Hollywood Renews Love for Westerns: The Good, the Bad and the Binge-Worthy

WSJ

By R.T. Watson
Photographs by Tailyr Irvine for The Wall Street Journal
Photographs by Tailyr Irvine for The Wall Street Journal

Cue the Ennio Morricone soundtrack. Hollywood is returning to its Western roots.

Stories with flinty-eyed protagonists set in wide-open spaces are gaining in popularity among audiences yearning for armchair travel and a break from computer-graphics and superhero films. Studios are spending hundreds of millions of dollars on several high-profile projects while lower-budget film productions take advantage of the cost efficiencies of shooting a Western.

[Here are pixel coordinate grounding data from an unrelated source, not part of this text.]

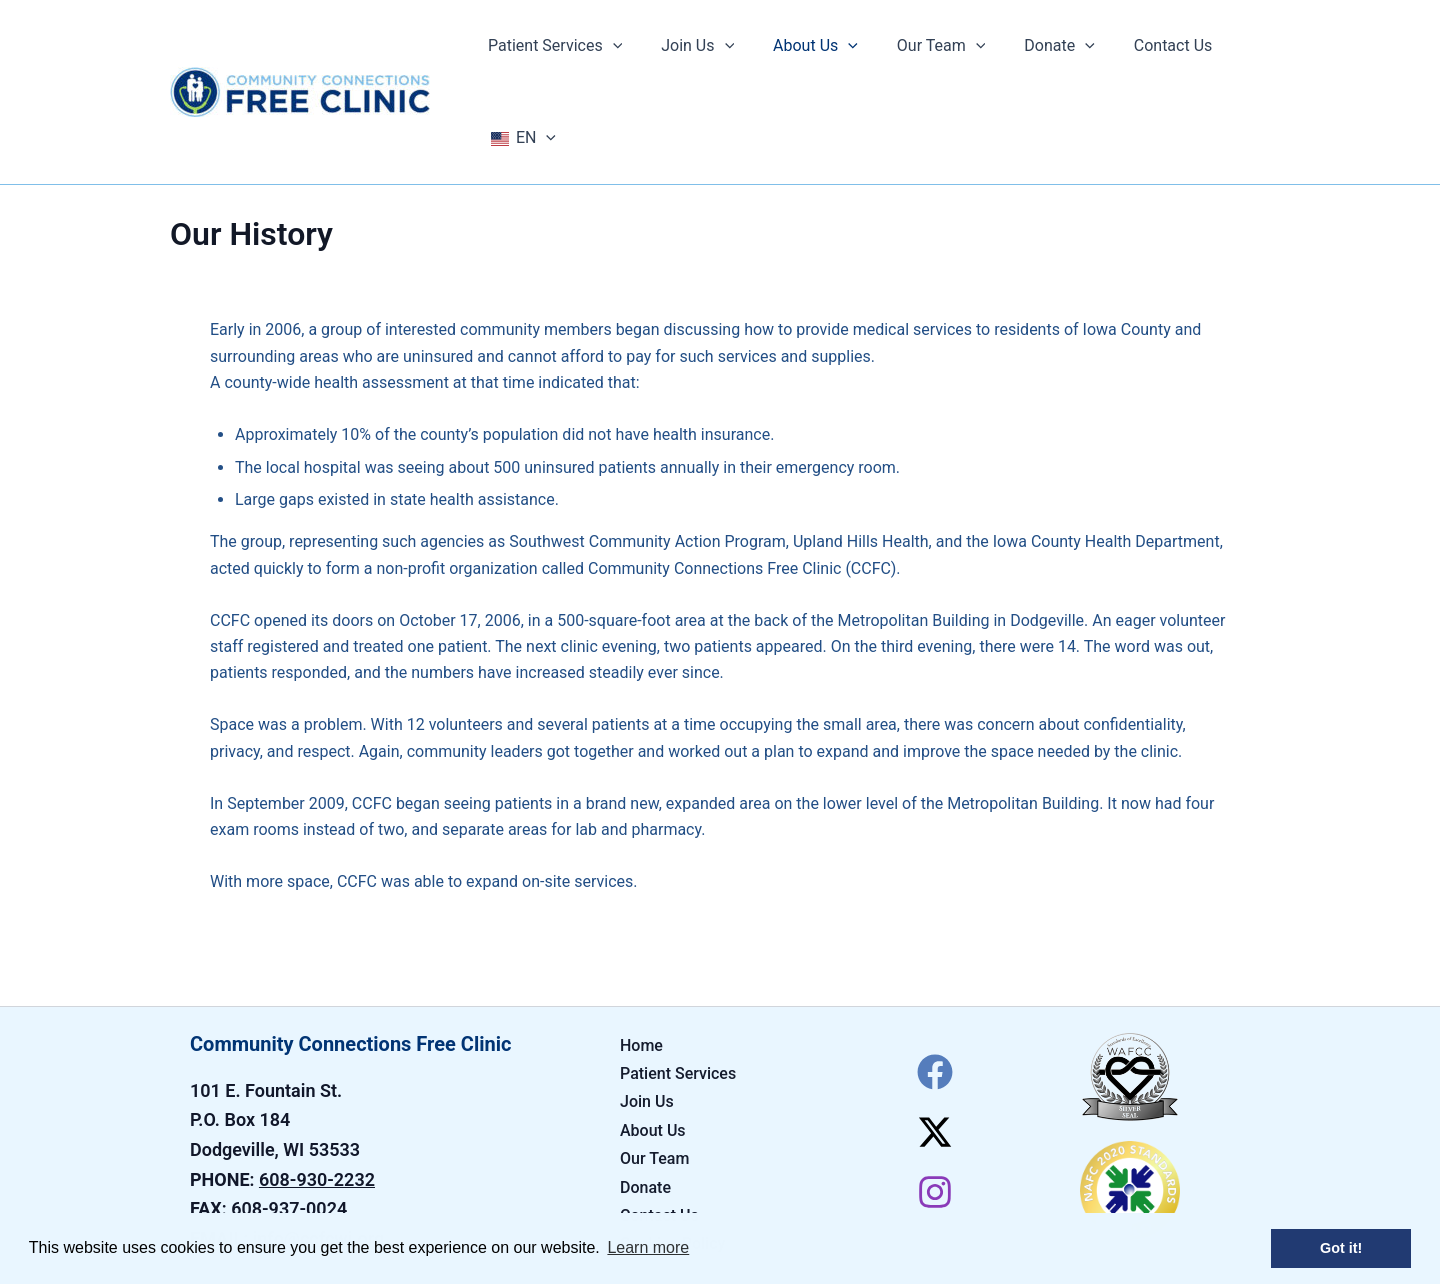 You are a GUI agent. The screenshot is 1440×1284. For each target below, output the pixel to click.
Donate (645, 1095)
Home (641, 953)
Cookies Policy (672, 1151)
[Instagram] (935, 1100)
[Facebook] (935, 980)
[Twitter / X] (935, 1040)
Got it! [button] (1341, 1248)
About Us (653, 1038)
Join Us (647, 1009)
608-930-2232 (317, 1087)
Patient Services (678, 981)
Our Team (654, 1066)
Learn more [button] (648, 1247)
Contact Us (659, 1123)
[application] (624, 46)
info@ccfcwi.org (319, 1146)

The latest push into Westerns includes plans for dozens of new series and films, many shot on location, boosting business for horse wranglers and local economies. ViacomCBS Inc. plans to build on the success of a top-rated cable show, “Yellowstone,’’ which stars Kevin Costner. Netflix Inc.’s platform has two cowboy-theme movies with the English actor Idris Elba, one of which, “The Harder They Fall,” was shot in New Mexico. Angelina Jolie stars in “Those Who Wish Me Dead” from AT&T Inc.’s Warner Bros., a thriller set against the backdrop of the Montana wilderness, out in May.

The Golden Globes win for “Nomadland,” which features images of an empty Nevada desert and a lonely pilgrimage on roads through Western states, also evokes the genre. The film’s director, Chloé Zhao, recently announced she would make a futuristic vampire Western for Comcast Corp.’s Universal Pictures.